When a producer and a rapper commit to a full-length together, it’s reason to rejoice. In an industry that tries very little to reward artists who take chances, a full-length collaboration forces a rapper to speak his own ego to power. There is nothing to hide behind: every track must speak for the whole. These albums make it very difficult to dismiss failed songs as simple missteps, because they force rappers to make singular statements.
At the same time, the team must introduce variety without the crutch of multiple producers. In these cases, it’s much more likely that the two artists were actually in the same place when the music was created, meaning new creative possibilities. Rapper-producer collaborations can define genres: Pete Rock and CL Smooth’s Mecca and the Soul Brother, Waka Flocka Flame’s Flockaveli, and the string of Mannie Fresh-produced albums made during Cash Money’s Hot Boys era defined new forms of rap music that would become dominant in their wake. Killer Mike’s recent R.A.P. Music, on the other hand, has defined the man’s sound after a long career of rapping over production that, with a few major exceptions, never quite seemed to fit his voice. Unfortunately, the likelihood that Reks’ REBELutionary will define a genre or his career seems low.
We must give Reks credit for consistently making true school hip-hop records that do not immediately make me want to put Illmatic on the turntable instead. Neither the beats, nor the rapping on REBELutionary are directly reminiscent of the sounds that clearly inspire them. Both Reks and Numonics show themselves to have their own distinct voice. These voices tend to be at their best at the same time. The album’s best song, “Passports”, features both artists in an uncharacteristically passionate mode. Reks verses slowly, but passionately looks to what he sees as his promising future. The rapping is well-thought out and the chorus is not tedious. Meanwhile, the beat is simple enough–a horn loop in the classic style, but paired with scattershot drums that propel the beat well into the 21st century.

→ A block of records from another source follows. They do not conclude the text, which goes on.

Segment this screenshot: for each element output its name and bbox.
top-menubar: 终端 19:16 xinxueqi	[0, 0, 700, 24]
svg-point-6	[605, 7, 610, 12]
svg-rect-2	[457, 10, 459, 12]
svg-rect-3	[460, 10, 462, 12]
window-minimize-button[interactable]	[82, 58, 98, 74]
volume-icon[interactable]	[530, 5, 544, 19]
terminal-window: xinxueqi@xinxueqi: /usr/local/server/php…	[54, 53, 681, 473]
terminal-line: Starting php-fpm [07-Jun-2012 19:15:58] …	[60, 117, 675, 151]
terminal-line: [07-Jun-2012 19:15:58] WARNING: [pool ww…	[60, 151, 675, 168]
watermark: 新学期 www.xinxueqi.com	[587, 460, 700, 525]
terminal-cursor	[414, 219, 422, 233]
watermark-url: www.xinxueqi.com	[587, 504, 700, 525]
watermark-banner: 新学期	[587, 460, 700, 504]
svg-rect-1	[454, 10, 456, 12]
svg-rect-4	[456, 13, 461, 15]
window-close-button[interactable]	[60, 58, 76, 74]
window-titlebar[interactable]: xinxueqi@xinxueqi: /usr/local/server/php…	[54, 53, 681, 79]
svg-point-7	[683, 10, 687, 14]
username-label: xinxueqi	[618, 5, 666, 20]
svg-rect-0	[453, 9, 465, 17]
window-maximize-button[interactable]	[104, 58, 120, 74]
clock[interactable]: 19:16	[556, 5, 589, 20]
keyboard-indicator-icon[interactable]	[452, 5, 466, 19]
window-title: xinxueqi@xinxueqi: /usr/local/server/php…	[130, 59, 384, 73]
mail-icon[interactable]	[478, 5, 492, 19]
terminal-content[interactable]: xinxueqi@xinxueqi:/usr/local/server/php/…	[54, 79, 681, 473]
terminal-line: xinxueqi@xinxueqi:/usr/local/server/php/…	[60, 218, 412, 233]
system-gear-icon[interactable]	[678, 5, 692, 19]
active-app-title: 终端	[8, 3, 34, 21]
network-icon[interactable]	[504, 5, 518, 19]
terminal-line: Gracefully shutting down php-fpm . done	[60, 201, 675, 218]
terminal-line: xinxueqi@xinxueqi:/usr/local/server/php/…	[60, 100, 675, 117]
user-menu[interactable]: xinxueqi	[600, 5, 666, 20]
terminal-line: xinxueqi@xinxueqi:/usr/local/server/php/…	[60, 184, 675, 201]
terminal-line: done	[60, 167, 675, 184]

Like “Passports,” all of the albums best tracks are defined by deliberate rapping and simple, memorable sampling.
Considering all of his work on REBELutionary, however, Numonics is unwilling to show the kind of singular, unifying sound that this type of album craves. It’s not that the beats from song to song are not similarly produced, but that they lack any distinguishing characteristic other than that they are relatively well-crafted. Even after a few listenings, it will be nearly impossible to pick a Numonics beat out of a lineup.
Reks, similarly, distinguishes himself only through a lack of memorable characteristics. If Reks is anything, he is a highly practiced rapper, but shows very little personality or knowledge of melody. When there are subtleties, they are almost microscopic, drowned in the intense rhyming that surrounds them.
Reks is no stranger to working with a single producer, having recently dropped Straight, No Chaser in April, an album entirely produced by Statik Selektah. Is it possible he no longer sees these albums as opportunities to showcase creativity? On his 2011 LP, he claimed to be the greatest rapper that no one had heard of. In a technical sense, he may have a point. That said, on tracks like “Bang Bang” and “The Edge”, which the album’s least appealing moments, Reks raps like he’s frosting a cake, covering the beat with a layer of fast, complex rhymes so thick that it becomes impenetrable. It can even be hard to figure out exactly which feet of lyrical gymnastics he’s performing. At times it can seem like he hasn’t switched up his flow in minutes. At others, he seems to be changing it so constantly that you can’t keep up. Anywhere in between would be make a much more entertaining listen. When one of the LP’s few featured artists shows up, you’re thankful just to have another voice to listen to, no matter how good it is at rapping.
If Reks did have any goals when he set out to record this album, it seems that they may have been political rather than artistic. Quite often, however, these ideas seem strangely personal and are as hard to decipher as his flow. “Avarice”, for example, is a diatribe against gold digging women that can border on hateful. The track leaves you confused about Reks, rather than convinced of his point. His rhetoric is based upon sound clips, allegorical storytelling, and references to current events. Structurally, its fully conceived, but in the end its the same format that’s been dominating political hip-hop since Public Enemy, only without much of the conviction. Though it is full of pointed commentary, the album is more likely to leave you curious about Reks’s intentions than invigorated by his speech.
The album’s title may be the most confusing piece of all. It’s a simple combination of the words rebel and revolutionary. The difference between the two words is that a rebel simply resists authority while a revolutionary succeeds in overthrowing it. To replace the beginning of one word with the other merely labels the album as similarly contradictory, not to mention unfortunately ironic. REBELutionary is a very well-crafted album, yet it unexpectedly manages to contain very little significantly creative content.